When the film first went into production, I was flooded with emails from men that lived through the incidents that the film was going to be based upon and they were terrified of it being Hollywoodized. And Bruckheimer’s involvement and the subsequent release of PEARL HARBOR did not instill a great deal of hope in these fellas.

But there was Ridley Scott.

The early reviews talked about how the film was all blood and guts and explosions and bullets and noise and noise and noise. Most of what I was hearing coming out of the film was that Eric Bana was very very cool in the film, but nearly everybody else was left unmentioned.

Since this was an early 10am screening, I decided to wake up extra early to put on a warm up flick. Waking up cold and stumbling into a war film with no preparation… Well it isn’t a very good idea. So I decided to put on the DVD that Father Geek picked up the other day for HAMBURGER HILL. Another clusterfuck of military hell, where too many die, bravely slipping and sliding down the nastiest hill in the history of film. Littered with shell casings, guts, blood, mud and tears. Father Geek stumbled bleary eyed into my room as the final assault on HAMBURGER HILL began and we wondered why they didn’t just drop a 10,000 lb bomb on the top of the fucking hill and save a great many American lives in the meanwhile.

War is something that backseat drivers always question. "Why didn’t they do this?" "Why didn’t they do that?" We have the benefit of peaceful couches and time to think casually about the situations, without the pressure of our lives being on the line. Makes it convenient. I find it disturbingly easy to just drop really big bombs on bunkers, rather than sending a few hundred men up a hill with fortified enemy positions and established supply lines for them. Now days, that’s how the American Military does it. They bomb the hell out of a place, dropping huge big bombs, then send in ground troops for clean up. Of course Special Forces are always on the ground, fingering the targets, ensuring their military value.

Anyway, promptly as my warm up flick ended, Father Geek and I headed out for the Arbor here in town for the main course of cinematic breakfast this bright Tuesday morning.

Upon arriving, a good friend comes up to the car asking if I’m prepared to be bored. Hmmm… He must’ve heard something different from me.

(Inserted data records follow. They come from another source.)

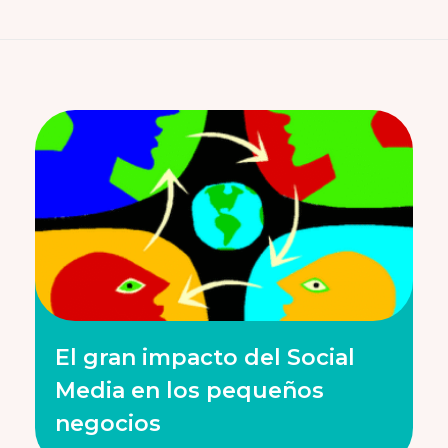
El gran impacto del Social
Media en los pequeños
negocios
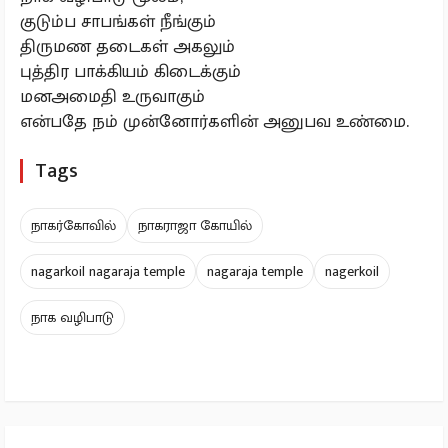
குடும்ப சாபங்கள் நீங்கும்
திருமண தடைகள் அகலும்
புத்திர பாக்கியம் கிடைக்கும்
மனஅமைதி உருவாகும்
என்பதே நம் முன்னோர்களின் அனுபவ உண்மை.
Tags
நாகர்கோவில்
நாகராஜா கோயில்
nagarkoil nagaraja temple
nagaraja temple
nagerkoil
நாக வழிபாடு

I heard that the movie was fairly non-stop action, and the inclusion of it on a good many top ten lists, including both of the TIME MAGAZINE lists yesterday had my hopes up.

There’s a difference between the book and the film. The book is compelling, tragic and captivating. The film is taut, loud and thrilling.

In the book, you get to know the men in the situations, you clearly get a sense for what they were doing there, what the forces they were fighting were about. In the film, you know they just want to get the hell out of dodge and that they don’t want to leave any man behind.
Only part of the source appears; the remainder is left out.